Well, it not only goes on, it's common. Globally, the U.N. estimates the yearly value of the human trafficking industry at $32 billion, making it the third-largest criminal industry on the planet, lagging only behind guns and drugs. The vast majority of it is sex slavery, and law enforcement almost never succeeds in punishing the culprits.
We're talking about millions of victims, probably 80 percent of them female (though all numbers are just educated guesses). How is that shit even possible? Well, to get an even clearer picture of the horror, we spoke to an expert who works with sex-trafficking victims in Europe and a former victim from right here in the U.S. of A. They said ...
Pimps Are Subtle
This one is probably very surprising to those of us whose entire concept of pimps comes from pop culture and/or flamboyant Halloween costumes.
"Costume?"
"Christina" got ensnared by a man she thought was her boyfriend. It started when she got pregnant at 18 and, angry at her family's reaction, moved to Las Vegas to start stripping. "Then I met a guy on the strip I thought was the answer to all my dreams: bought me a nice car, put me in a nice house, took me shopping. He was amazing." Holy shit, Christina got Pretty Woman'd without even having to work a street corner. That's basically the best-case scenario for a runaway in Las Vegas, right? But you already know where this shit is going:
"So here I am, thinking I'd made it. I'd met Prince Charming and my life was going to be amazing. A couple months later, Halloween night, he sat me down in the kitchen and said, 'I'm actually a pimp. And the time you've spent with me isn't free.'" Yeah, then the "subtle" technique was replaced by the more direct approach. "He told me, 'If you leave or tell anyone, I'll kill you, and I'll kill your family.' That started a year and a half of complete hell. I didn't know anything about pimps aside from rap songs or 'pimp your ride.' He explained, 'I'm going to take you, drop you off at the casino. Sit at the bar.
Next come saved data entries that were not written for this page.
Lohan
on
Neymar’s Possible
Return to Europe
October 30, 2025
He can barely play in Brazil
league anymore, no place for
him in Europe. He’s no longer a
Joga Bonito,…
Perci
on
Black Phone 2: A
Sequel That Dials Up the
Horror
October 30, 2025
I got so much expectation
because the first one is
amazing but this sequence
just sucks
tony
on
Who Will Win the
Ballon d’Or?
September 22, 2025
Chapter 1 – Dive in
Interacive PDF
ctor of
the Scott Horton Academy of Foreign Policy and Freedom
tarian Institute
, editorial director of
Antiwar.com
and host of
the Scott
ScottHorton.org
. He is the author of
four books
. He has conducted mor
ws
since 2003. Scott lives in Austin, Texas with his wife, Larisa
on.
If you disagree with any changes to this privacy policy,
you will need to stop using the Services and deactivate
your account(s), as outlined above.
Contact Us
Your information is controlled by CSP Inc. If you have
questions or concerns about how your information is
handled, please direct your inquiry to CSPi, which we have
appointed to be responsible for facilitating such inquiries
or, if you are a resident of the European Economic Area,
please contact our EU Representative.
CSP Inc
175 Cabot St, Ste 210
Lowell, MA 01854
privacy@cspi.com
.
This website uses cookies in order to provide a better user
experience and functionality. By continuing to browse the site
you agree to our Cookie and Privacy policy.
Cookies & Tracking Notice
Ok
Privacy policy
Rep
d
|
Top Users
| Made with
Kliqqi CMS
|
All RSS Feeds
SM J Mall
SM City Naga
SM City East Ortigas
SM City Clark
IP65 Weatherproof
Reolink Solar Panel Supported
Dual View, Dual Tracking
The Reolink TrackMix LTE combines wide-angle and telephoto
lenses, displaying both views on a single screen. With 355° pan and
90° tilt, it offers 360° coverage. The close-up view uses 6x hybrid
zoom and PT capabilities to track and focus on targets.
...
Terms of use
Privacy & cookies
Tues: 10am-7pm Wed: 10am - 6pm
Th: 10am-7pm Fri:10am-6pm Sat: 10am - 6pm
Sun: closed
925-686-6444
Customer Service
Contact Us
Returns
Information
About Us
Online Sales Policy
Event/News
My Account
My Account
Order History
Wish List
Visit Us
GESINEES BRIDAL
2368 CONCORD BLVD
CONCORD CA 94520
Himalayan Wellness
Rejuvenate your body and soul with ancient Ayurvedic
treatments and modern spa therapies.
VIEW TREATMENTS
The first person who walks up to you, tell them you want to negotiate a price.'"
And if you think casino security would help stop this? It doesn't.
See, this is what complicates the "Why not legalize prostitution? It's a transaction between two consenting adults!" argument. Where you find prostitution, you always find some who are there against their will. Not that the customers knew, or cared. "I wouldn't be surprised if not one of them knew . Nobody ever asked. It was all fun and games -- party time."
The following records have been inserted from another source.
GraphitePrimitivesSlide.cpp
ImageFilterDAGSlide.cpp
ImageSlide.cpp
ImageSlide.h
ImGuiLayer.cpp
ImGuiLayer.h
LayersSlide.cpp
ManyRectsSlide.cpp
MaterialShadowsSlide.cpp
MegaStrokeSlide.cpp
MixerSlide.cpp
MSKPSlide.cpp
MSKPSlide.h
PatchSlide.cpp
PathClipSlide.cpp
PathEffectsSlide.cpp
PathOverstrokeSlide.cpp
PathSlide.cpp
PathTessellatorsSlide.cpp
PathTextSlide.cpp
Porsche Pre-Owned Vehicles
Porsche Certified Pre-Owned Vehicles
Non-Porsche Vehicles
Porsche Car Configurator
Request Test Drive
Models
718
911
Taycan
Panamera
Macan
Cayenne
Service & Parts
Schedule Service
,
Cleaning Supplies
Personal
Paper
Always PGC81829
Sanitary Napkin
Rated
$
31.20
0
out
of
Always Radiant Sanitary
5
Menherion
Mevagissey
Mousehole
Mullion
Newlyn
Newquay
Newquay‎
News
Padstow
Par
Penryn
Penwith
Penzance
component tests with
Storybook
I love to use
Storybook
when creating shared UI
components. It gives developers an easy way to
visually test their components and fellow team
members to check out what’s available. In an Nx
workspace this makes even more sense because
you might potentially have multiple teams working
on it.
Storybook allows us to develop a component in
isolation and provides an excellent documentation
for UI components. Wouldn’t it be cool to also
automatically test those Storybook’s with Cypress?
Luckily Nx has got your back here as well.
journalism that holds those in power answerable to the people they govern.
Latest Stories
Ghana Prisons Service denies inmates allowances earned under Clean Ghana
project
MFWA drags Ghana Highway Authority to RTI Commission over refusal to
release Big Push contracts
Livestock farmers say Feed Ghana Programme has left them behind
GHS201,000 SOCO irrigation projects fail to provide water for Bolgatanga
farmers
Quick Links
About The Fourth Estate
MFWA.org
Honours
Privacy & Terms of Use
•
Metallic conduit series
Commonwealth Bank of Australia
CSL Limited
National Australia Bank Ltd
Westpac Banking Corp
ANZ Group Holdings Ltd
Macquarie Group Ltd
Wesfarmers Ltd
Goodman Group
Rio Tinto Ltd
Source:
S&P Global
We also talked with "Kay," who works for a charity helping former trafficking victims in Europe's sex-trafficking capital, Bulgaria. Christina's story sounded very familiar to her. She told us the story of one woman she worked with:
"She's from a small village in Bulgaria. And she started dating an older man. ... She was 13 or 14 and he was 19 or 20. It's normal here for a 16-year-old to date a 20- to 21-year-old." (The age of consent there is 14 -- 18 if you're gay.) "So ... she was dating him for about a year. She didn't know this, but he was grooming her. 'Grooming' means you're making and creating a woman who will at some point prostitute herself for your affection."
Which is a process as common as it is alarmingly sophisticated.
This is pimping on a level much more unsettling than anything a man with gold teeth, a cane, and a fabulous hat could accomplish. And it also rings true with the experience of the former sex slave we spoke with last year, who was forced into prostitution by her parents. "You have this man who says he loves you," says Kay, "and he's providing for you. He may even seduce your family with his charm. Then behind closed doors he gets you to start doing things sexually, starts with, 'I owe my buddy a big debt. If you can do this one time it'll clear my debt ...'"
And from there it escalates to open prostitution. But why don't the girls just bail out once it crosses that line? "That's what I would do," you confidently shout at your screen. Well ...
They Make Escape Impossible
In the United States, keeping a person trafficked is a matter of constant vigilance ("There was always someone watching me," says Christina). The process is often strangely cult-like, including total isolation from the outside world. "The other girls my pimp trafficked were 'sisters.' My pimp's brother's girls were my 'sister-in-laws.' If I see a sister or a sister-in-law, I can talk to them." Otherwise, she was cut off. "I had zero contact with anybody. I went to prison and didn't even know we were at war with Iraq. I'd been so isolated from the world."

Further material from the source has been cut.